J'en parle parce que je pense que les travailleurs sociaux qui sont en contact avec les familles lors de la phase d'évaluation, avant même un signalement, pourraient être l'un des premiers relais ; nous pourrions également intervenir à ce stade, notamment à travers les conférences familiales ou d'autres types d'interventions. C'est pourquoi ce travail en lien avec les travailleurs sociaux de l'aide sociale à l'enfance est essentiel, mais la culture judiciaire et la culture du travail social sont deux cultures totalement différentes. Beaucoup de choses sont à mettre en place.
Des avocats d'enfants quasi spécialisés ou en tout cas formés spécifiquement et organisés sont un outil intéressant parce que, à travers nos commissions, nous tentons d'établir des passerelles, des partenariats et de nous ouvrir à l'extérieur. Il s'agit d'une piste intéressante, à laquelle nous travaillons, mais qui n'est pas menée de façon égalitaire sur tous les territoires. Chaque ordre d'avocats n'a pas constitué de commissions ou de groupes de défense « Mineurs ». C'est ce à quoi travaille le groupe de travail « Mineurs » du Conseil national des barreaux (CNB).
Chaque tribunal pour enfants et chaque TGI avec un barreau organisé peut mettre en place de telles commissions et mener ce travail de partenariat ; cela pourra effectivement aider à établir des passerelles et nous permettre d'intervenir au plus tôt. En phase administrative, il peut s'agir d'actions collectives d'information sur le rôle de l'avocat et la façon d'y accéder. Le besoin fondamental d'un enfant et d'une famille, c'est aussi l'accès au droit et le respect du droit. Délivrer l'information est primordial. Elle peut être mise en place au niveau scolaire, par des actions spécifiques, des commissions, mais également par les centres sociaux, des lieux où se rendent les familles, par les PMI.
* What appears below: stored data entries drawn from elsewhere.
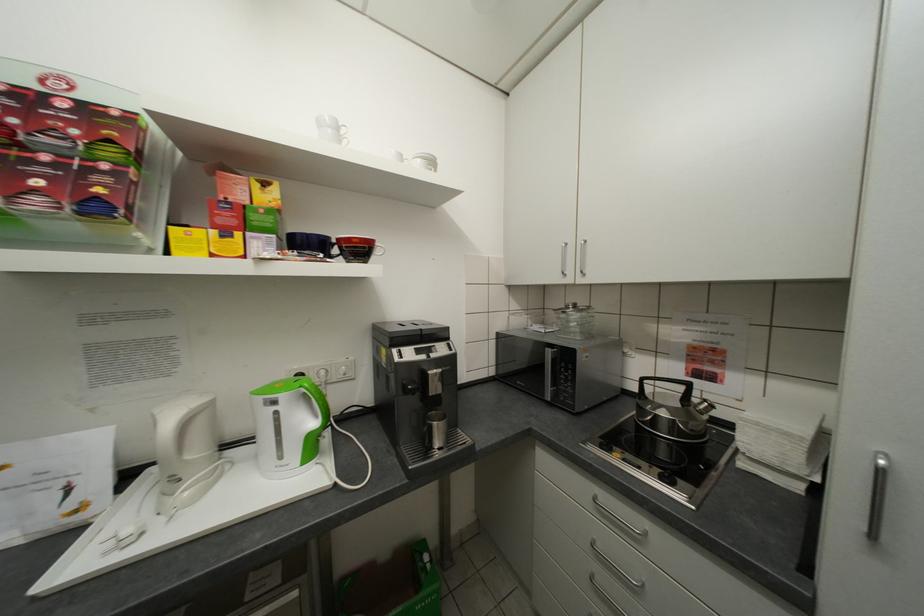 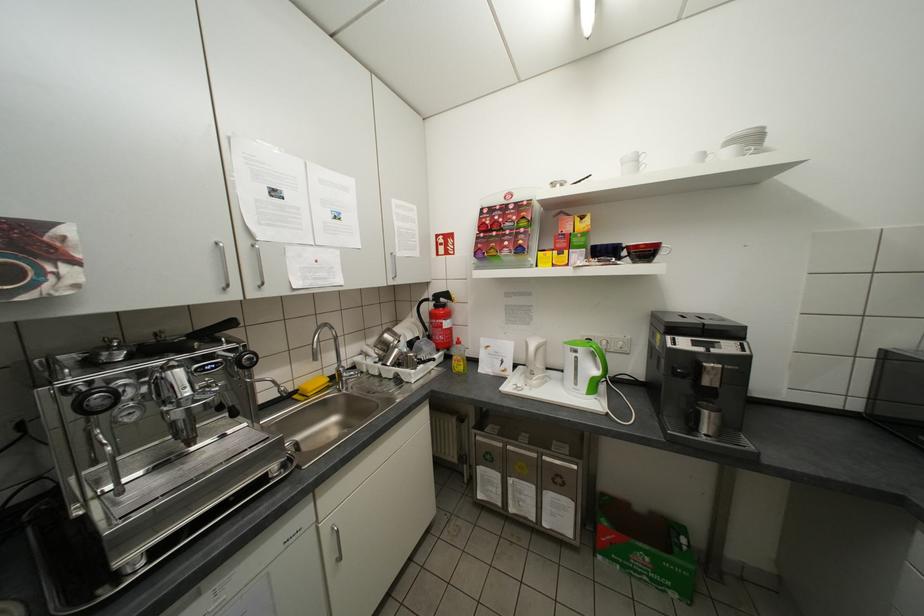 Locate, in the second image, the point that corresponds to (x=287, y=438) in the first image.

(585, 373) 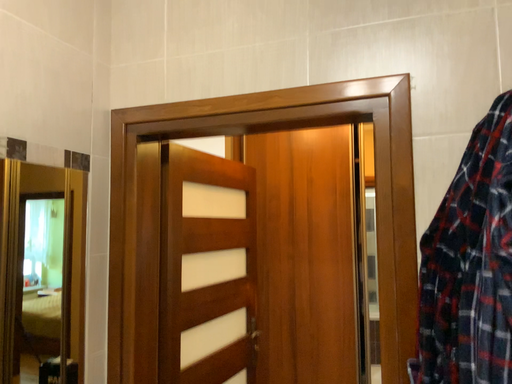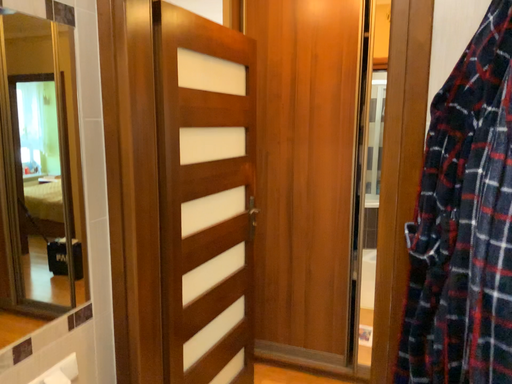 Question: How did the camera likely rotate when shooting the video?

Choices:
 (A) rotated upward
 (B) rotated downward

Answer: (B) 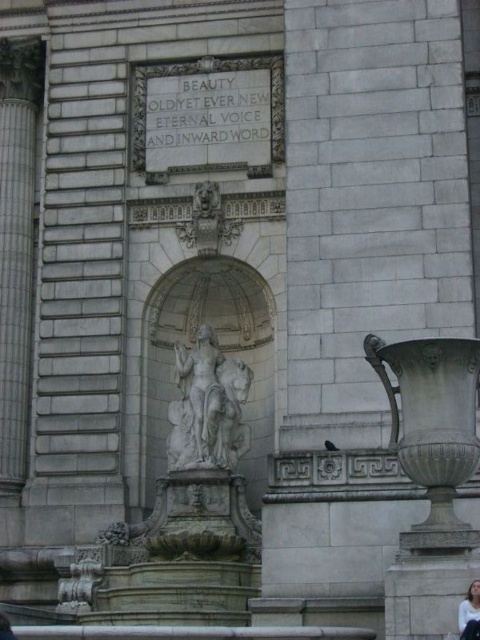 From the picture: Does white marble statue at center have a lesser height compared to white fabric at lower right?

Indeed, white marble statue at center has a lesser height compared to white fabric at lower right.

Between white marble statue at center and white fabric at lower right, which one is positioned lower?

white fabric at lower right

Does point (191, 452) come in front of point (478, 593)?

That is False.

You are a GUI agent. You are given a task and a screenshot of the screen. Output one action in this format:
    pyautogui.click(x=<x>, y=<y>)
    Task: Click on the white marble statue at center
    
    Given the screenshot: What is the action you would take?
    pyautogui.click(x=207, y=406) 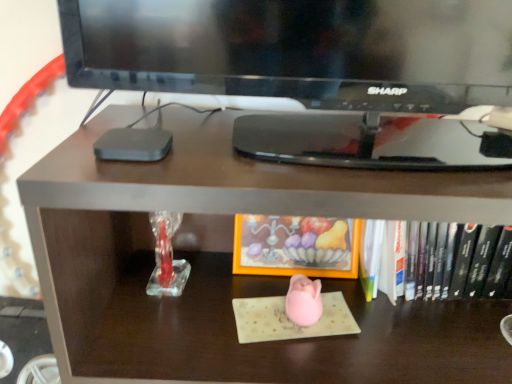 Question: Looking at their shapes, would you say matte brown desk at center is wider or thinner than hardcover book at center, which is the 2th book from left to right?

Choices:
 (A) thin
 (B) wide

Answer: (B)

Question: Is point (309, 339) closer or farther from the camera than point (420, 281)?

Choices:
 (A) farther
 (B) closer

Answer: (B)

Question: Which is farther from the hardcover book at center, which is the 2th book from left to right?

Choices:
 (A) orange matte frame at center, acting as the second book starting from the right
 (B) matte brown desk at center

Answer: (B)

Question: Which object is positioned farthest from the hardcover book at center, which appears as the first book when viewed from the right?

Choices:
 (A) matte brown desk at center
 (B) orange matte frame at center, acting as the second book starting from the right

Answer: (A) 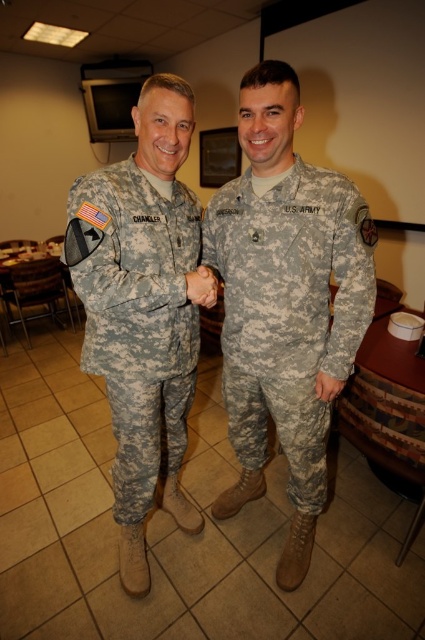 Is camouflage uniform at center further to camera compared to camouflage fabric uniform at center?

No.

Is point (186, 301) closer to viewer compared to point (354, 301)?

Yes, point (186, 301) is closer to viewer.

Between point (285, 433) and point (311, 493), which one is positioned behind?

Point (311, 493)

This screenshot has width=425, height=640. In order to click on camouflage uniform at center in this screenshot , I will do `click(224, 308)`.

Where is `camouflage fabric uniform at center`? This screenshot has height=640, width=425. camouflage fabric uniform at center is located at coordinates (289, 310).

Does camouflage fabric uniform at center appear over camouflage fabric uniform at left?

Correct, camouflage fabric uniform at center is located above camouflage fabric uniform at left.

Find the location of a particular element. This screenshot has height=640, width=425. camouflage fabric uniform at center is located at coordinates (289, 310).

Measure the distance from camouflage fabric uniform at center to matte camouflage hand at center.

The distance of camouflage fabric uniform at center from matte camouflage hand at center is 12.29 inches.

Can you confirm if camouflage fabric uniform at center is positioned below matte camouflage hand at center?

Correct, camouflage fabric uniform at center is located below matte camouflage hand at center.

Which is behind, point (263, 216) or point (187, 284)?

S'agissant de l'ordonnance de 1945, il faut savoir que le groupe de travail « Mineurs » du CNB travaille sur la question. Les états généraux des professionnels de la justice se sont tenus le 16 avril dernier au CNB. Un rapport est en cours d'écriture qui sera transmis à la chancellerie, mais nous travaillons bien évidemment à la question.